The online security audit analyzes how workers utilize the company's and their equipment' from computers and laptops to USB drives and smartphones, and what procedures are in force for the unauthorized access of company and personal hardware, as well as security usage management. It is also important to know how much money is spent on internet usage by employees. Other factors to examine include training and support resources, such as training resources and software licenses. Security vendors may also be analyzed, such as Intrusion Detection System vendors and Firewalls. Finally, software vendors and supporting hardware components should all be examined, as they can affect an organization's security posture.
Before any of these elements can be considered for inclusion in a company's online security audit, the first five doors are opened. These are the most obvious: computer programs and software, internet usage monitoring and reporting, network usage and software, and company data. While each of these can be examined in isolation, thorough and complete understanding must be possible for each to be understood and used in the context of the others. The internet crime and security industry are vast and the landscape is constantly shifting, so it is important to stay ahead of emerging threats.
Among the primary areas of consideration during an online security audit our processes for controlling access, determining who has access, and defining policies and procedures. The first item to look at is who has access. Who has access to sensitive company data? This question is especially important if sensitive data is being remotely accessed (which is increasingly likely), or if workstations are located in multiple geographic locations, with employees using cellular telephones to access workstations and internet data, which are commonly done online. Control of who has access to the internet is referred to as "restrictive control," and is the first item in a 30-day online security audit plan.
Another area of consideration is what types of activities are typically carried out online. For instance, are there threats to physical assets, such as cash, intellectual property, or manufacturing and production tools? Depending on the nature of the cyber-crime, the focus of a cyber-crime and security audit will vary considerably.
Some examples of more generic threats include DDoS (directed online attacks) and malware, which spread through compromised networks and servers.

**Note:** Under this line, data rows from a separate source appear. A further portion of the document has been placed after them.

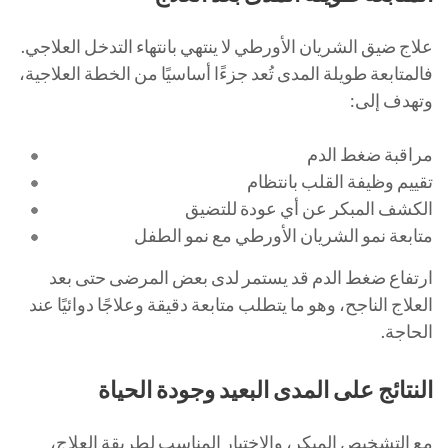
علاج ضيق الشريان الأورطي لا ينتهي بانتهاء التدخل العلاجي.
فالمتابعة طويلة المدى تُعد جزءًا أساسيًا من الخطة العلاجية،
وتهدف إلى:
مراقبة ضغط الدم
تقييم وظيفة القلب بانتظام
الكشف المبكر عن أي عودة للتضيق
متابعة نمو الشريان الأورطي مع نمو الطفل
ارتفاع ضغط الدم قد يستمر لدى بعض المرضى حتى بعد
العلاج الناجح، وهو ما يتطلب متابعة دقيقة وعلاجًا دوائيًا عند
الحاجة.
النتائج على المدى البعيد وجودة الحياة
مع التشخيص المبكر، والاختيار المناسب لطريقة العلاج،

An example of a malware attack could be spreading malware from a USB stick to a laptop or other computer. In a DDoS, a group of people may send spam email to large numbers of people in order to send a large number of bogus messages. A DDoS is a serious problem because it destroys the credibility of the company in question and spreads malware and other viruses throughout the network. In a social networking attack, an attacker could create or establish accounts on popular social networking sites, leaving digital trails that lead back to them and to the company. A good online security audit should consider these examples in their assessment of the internal environment of a company.

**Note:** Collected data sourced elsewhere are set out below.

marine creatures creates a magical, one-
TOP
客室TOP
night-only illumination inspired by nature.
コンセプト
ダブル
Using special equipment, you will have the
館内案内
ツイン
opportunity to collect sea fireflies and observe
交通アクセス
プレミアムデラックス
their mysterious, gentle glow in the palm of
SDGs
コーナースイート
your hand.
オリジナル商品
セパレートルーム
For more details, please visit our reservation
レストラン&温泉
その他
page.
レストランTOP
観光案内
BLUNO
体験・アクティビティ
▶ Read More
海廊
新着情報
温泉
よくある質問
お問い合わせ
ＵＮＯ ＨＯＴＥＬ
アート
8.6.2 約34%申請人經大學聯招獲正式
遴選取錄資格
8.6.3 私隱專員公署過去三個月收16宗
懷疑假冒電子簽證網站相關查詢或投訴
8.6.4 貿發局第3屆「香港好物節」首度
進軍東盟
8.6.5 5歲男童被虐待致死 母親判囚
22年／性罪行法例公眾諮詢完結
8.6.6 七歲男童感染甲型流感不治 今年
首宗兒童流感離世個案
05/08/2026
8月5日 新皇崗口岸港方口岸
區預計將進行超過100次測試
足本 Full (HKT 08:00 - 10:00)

In addition to the more generic threats, there are specific threats to employees, customers, and business operations. The most dangerous form of cyber-crime is malware that spreads through employee networks. Many employees conduct business online, exposing companies to cyber-criminals who may be waiting to infiltrate organizations and stealing confidential information. An easy way to protect against this is to implement internal anti-virus software, which can detect malware and block it before it spreads. However, if the anti-virus software is not implemented correctly, the protection afforded to employees is severely limited.
Another threat to a company is exploited instant messaging logs. An online security audit must take a look at the logs created by instant messaging for clues to illicit activity. An easy way to determine which messages may be suspicious is to look for patterns. If the same message appears multiple times or appears with a different recipient, the message is probably being sent by a cyber-criminals. This type of threat is also commonly known as "banging". If the language used in instant messaging is different from that of normal text chats, it may indicate a different crime.

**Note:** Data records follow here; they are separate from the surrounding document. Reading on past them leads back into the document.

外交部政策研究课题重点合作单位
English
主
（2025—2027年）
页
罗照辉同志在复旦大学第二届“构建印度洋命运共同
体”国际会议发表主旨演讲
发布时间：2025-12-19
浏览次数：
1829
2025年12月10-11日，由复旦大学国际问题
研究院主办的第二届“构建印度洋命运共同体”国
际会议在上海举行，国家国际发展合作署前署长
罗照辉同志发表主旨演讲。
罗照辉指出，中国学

Online security companies also experience a variety of threats from inside the industry, such as spam chat, scam websites, and hacker attacks. While an online security audit will not be able to prevent all these attacks, it can help identify and reduce threats to network and data security. Some of the more common ways that threats are delivered include phishing emails, malicious websites, spoofed email attachments, and compromised or infected instant messaging logs. These are just a few of the many ways that malicious cyber-criminals can infiltrate your network.